Stir the seeds and bean pod into the milk/cream mixture. Simmer the milk/cream mixture over low heat for 30 minutes. Remove the vanilla bean pod and discard it or rinse and reserve for another use.
Combine the sugar, cocoa, eggs, and egg yolks in a medium bowl; using a hand mixer on medium speed, beat until thickened like mayonnaise.

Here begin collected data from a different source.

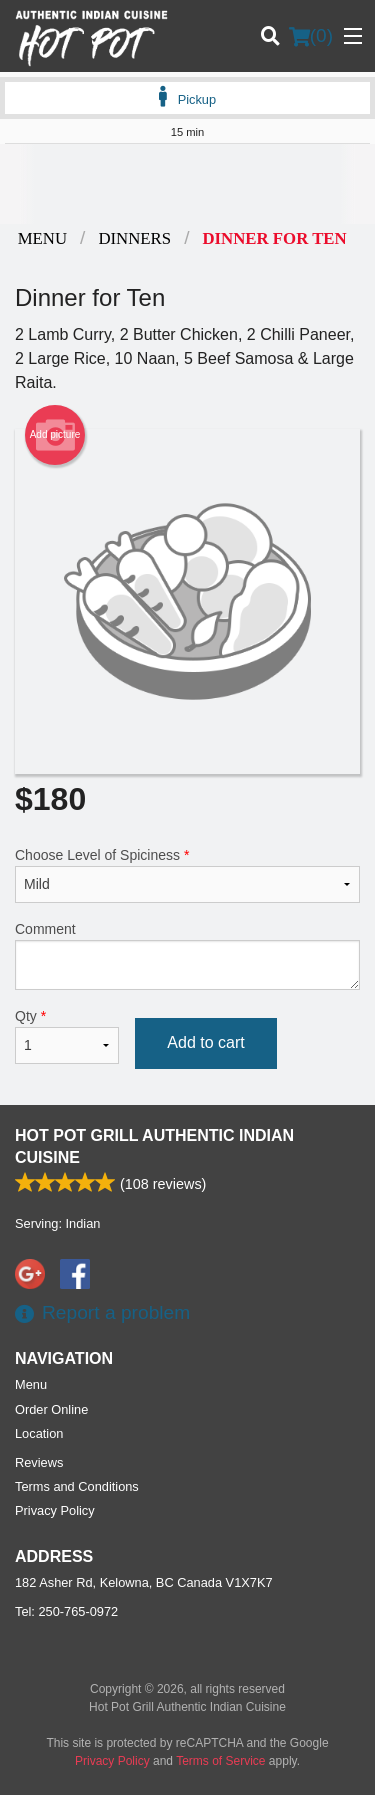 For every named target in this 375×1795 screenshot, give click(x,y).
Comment (187, 955)
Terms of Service (220, 1761)
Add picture (55, 435)
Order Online (51, 1409)
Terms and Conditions (77, 1486)
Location (39, 1433)
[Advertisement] (187, 184)
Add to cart (205, 1042)
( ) (311, 36)
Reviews (39, 1462)
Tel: (66, 1611)
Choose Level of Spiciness (187, 875)
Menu (31, 1384)
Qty (67, 1036)
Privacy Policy (55, 1510) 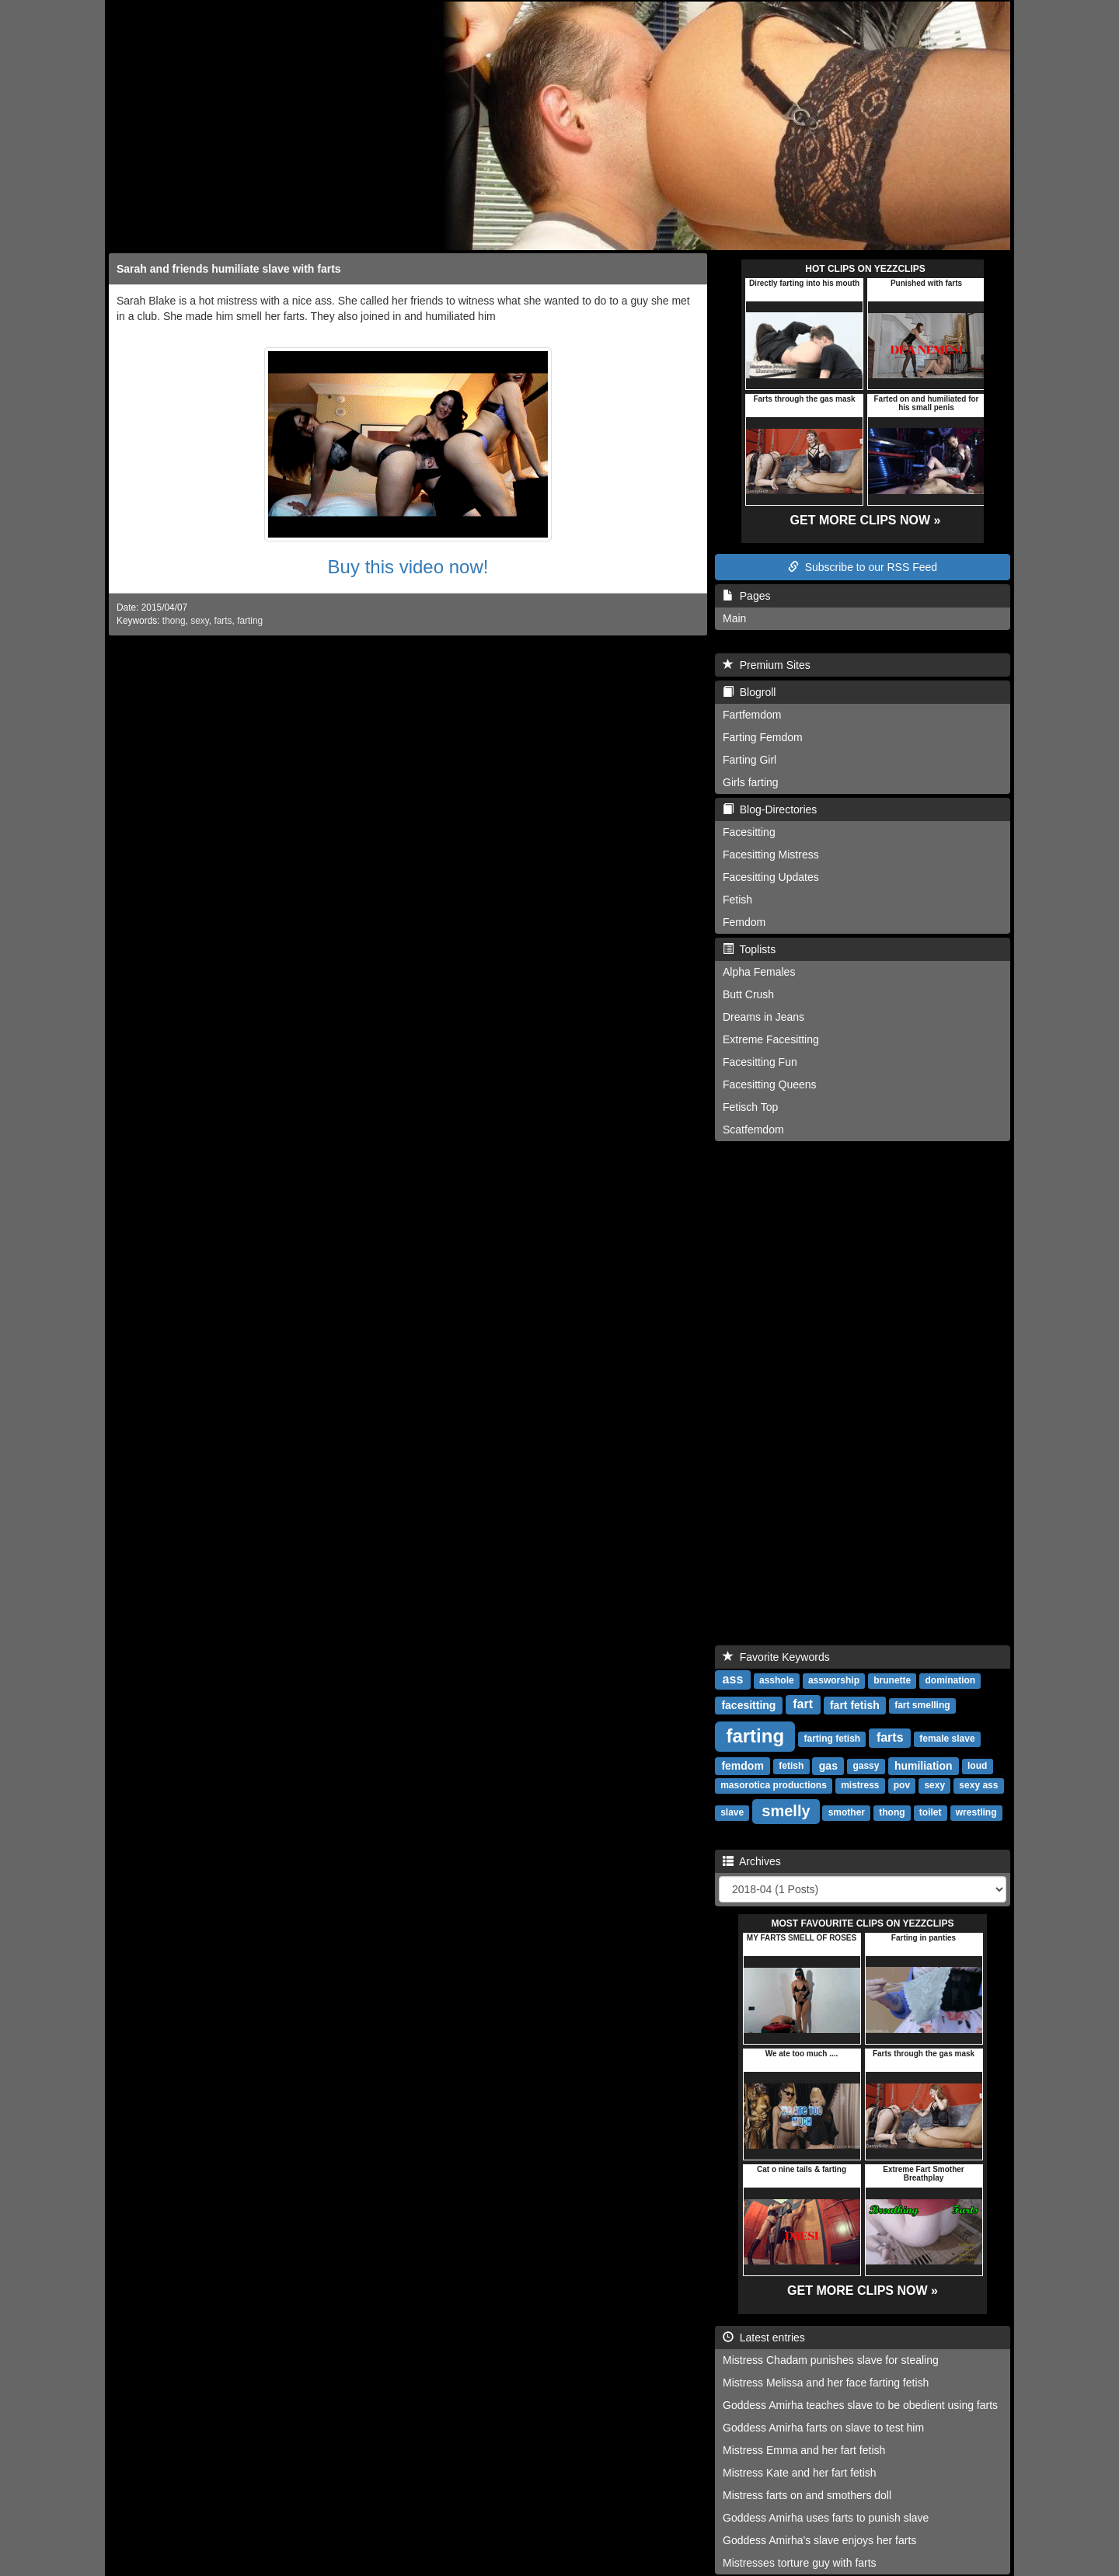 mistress (860, 1786)
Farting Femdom (763, 737)
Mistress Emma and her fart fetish (804, 2450)
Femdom (744, 922)
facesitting (748, 1705)
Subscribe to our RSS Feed (862, 567)
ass (733, 1680)
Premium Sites (766, 665)
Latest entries (764, 2337)
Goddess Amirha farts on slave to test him (823, 2427)
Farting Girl (749, 760)
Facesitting (749, 832)
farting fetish (832, 1739)
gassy (865, 1766)
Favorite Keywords (776, 1657)
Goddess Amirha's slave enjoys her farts (819, 2540)
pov (902, 1786)
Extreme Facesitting (771, 1039)
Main (734, 618)
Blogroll (749, 692)
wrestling (976, 1813)
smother (846, 1813)
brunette (892, 1681)
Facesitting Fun (760, 1062)
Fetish (737, 899)
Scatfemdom (753, 1129)
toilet (930, 1813)
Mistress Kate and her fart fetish (800, 2472)
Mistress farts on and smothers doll (807, 2495)
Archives (752, 1861)
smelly (786, 1810)
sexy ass (978, 1786)
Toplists (749, 949)
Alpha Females (759, 972)
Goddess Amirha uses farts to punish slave (826, 2518)
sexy (199, 620)
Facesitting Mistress (771, 854)
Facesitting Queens (770, 1084)
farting (250, 620)
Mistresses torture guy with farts (800, 2563)
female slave (946, 1739)
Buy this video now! (408, 566)
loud (977, 1766)
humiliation (923, 1766)
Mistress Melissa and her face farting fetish (826, 2382)
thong (174, 620)
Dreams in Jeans (763, 1017)
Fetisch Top (750, 1107)
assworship (833, 1681)
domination (951, 1681)
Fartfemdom (752, 714)
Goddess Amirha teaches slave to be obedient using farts (860, 2405)
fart (803, 1704)
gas (828, 1766)
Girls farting (751, 782)
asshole (776, 1681)
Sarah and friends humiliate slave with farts (229, 269)
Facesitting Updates (771, 877)
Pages (746, 596)
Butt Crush (748, 994)
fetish (791, 1766)
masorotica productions (773, 1786)
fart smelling (922, 1706)
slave (732, 1813)
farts (223, 620)
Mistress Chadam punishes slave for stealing (831, 2360)
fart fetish (855, 1705)
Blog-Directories (770, 809)
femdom (742, 1766)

Measure out 1 cup of the hot milk/cream mixture. With the mixer on low speed, add the cup of hot milk/cream to the cocoa mixture in a slow, steady stream and mix until completely incorporated. Stir the chopped chocolate into the saucepan with the hot milk/cream. Stir the egg mixture into the hot milk/cream. Cook over low heat, stirring constantly, until the mixture thickens and begins to resemble a chocolate pudding. Transfer the chocolate mixture to a bowl and stir in vanilla. Cover with plastic wrap placed directly on the surface of the chocolate mixture, and refrigerate until completely cooled.
Pour the chilled custard into the freezer bowl, turn the machine on and let mix until thickened, about 25 to 30 minutes. The ice cream will have a soft, creamy texture. If a firmer consistency is desired, transfer the ice cream to an airtight container and place in freezer for about 2 hours. Remove from freezer about 15 minutes before serving.